Ask HN: Does famo.us actually run at 60fps? - famerous

Does famo.us actually run at 60fps on mobile devices? Or more generally, how can we actually measure fps for famo.us animations?
======
malandrew
Yes, it runs at 60fps on several modern devices. For those devices where it
does not run at 60fps, it is usually able to run at comparable fps to native
apps on that same device. At the end of the day, both famous and native apps
are still subject to the limitations of the hardware. Furthermore, frame rate
for famous is also affected by the number of surfaces you move around.
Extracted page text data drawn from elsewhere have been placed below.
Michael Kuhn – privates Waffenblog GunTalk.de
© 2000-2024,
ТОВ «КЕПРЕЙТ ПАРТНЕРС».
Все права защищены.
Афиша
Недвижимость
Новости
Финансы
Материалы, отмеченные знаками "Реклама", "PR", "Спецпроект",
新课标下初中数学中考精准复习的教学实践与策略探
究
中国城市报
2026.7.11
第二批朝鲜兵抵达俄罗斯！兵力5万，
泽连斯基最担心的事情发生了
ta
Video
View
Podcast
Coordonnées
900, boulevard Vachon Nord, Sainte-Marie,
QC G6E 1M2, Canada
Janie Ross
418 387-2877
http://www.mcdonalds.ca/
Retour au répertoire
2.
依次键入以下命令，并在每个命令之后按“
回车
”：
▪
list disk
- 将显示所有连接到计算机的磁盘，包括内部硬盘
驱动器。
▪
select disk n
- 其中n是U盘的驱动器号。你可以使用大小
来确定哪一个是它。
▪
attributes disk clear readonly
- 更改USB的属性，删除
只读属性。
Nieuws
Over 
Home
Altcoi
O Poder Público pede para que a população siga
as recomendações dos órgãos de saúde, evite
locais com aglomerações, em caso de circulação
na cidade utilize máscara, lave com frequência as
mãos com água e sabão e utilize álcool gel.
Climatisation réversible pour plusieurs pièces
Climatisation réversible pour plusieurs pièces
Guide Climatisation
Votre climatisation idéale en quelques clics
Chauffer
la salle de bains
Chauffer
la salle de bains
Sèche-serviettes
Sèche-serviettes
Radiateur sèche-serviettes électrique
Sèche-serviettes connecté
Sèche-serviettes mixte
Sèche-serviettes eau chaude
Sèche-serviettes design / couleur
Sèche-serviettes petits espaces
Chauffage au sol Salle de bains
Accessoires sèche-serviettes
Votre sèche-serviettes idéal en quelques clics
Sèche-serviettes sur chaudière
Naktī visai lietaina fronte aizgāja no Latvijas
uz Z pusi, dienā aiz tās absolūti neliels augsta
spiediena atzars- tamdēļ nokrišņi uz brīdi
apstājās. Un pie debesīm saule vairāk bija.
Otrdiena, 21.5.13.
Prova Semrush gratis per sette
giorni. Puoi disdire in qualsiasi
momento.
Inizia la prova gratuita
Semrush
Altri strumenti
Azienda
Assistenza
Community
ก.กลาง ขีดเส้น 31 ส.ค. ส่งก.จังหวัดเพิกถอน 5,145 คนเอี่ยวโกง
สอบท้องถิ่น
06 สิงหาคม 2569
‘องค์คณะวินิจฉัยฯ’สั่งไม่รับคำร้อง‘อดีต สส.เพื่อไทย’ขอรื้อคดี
This is
similar to fps in iOS apps being impacted by the number of layers in
CoreAnimation. @zawaung on twitter has performed some stress tests
demonstrating fps and stability with hundreds of surfaces:

1st test: 200 surfaces:
[https://www.youtube.com/watch?v=0Rbm4QBpiE4](https://www.youtube.com/watch?v=0Rbm4QBpiE4)

2n test: 400 surfaces:
[https://www.youtube.com/watch?v=5sgtaKu9vkE](https://www.youtube.com/watch?v=5sgtaKu9vkE)

Lastly, the Engine module has a function called getFPS() that can be used to
check the framerate:

[https://github.com/Famous/core/blob/master/Engine.js#L214](https://github.com/Famous/core/blob/master/Engine.js#L214)

Out of curiosity, why did you make a throwaway account to post this question?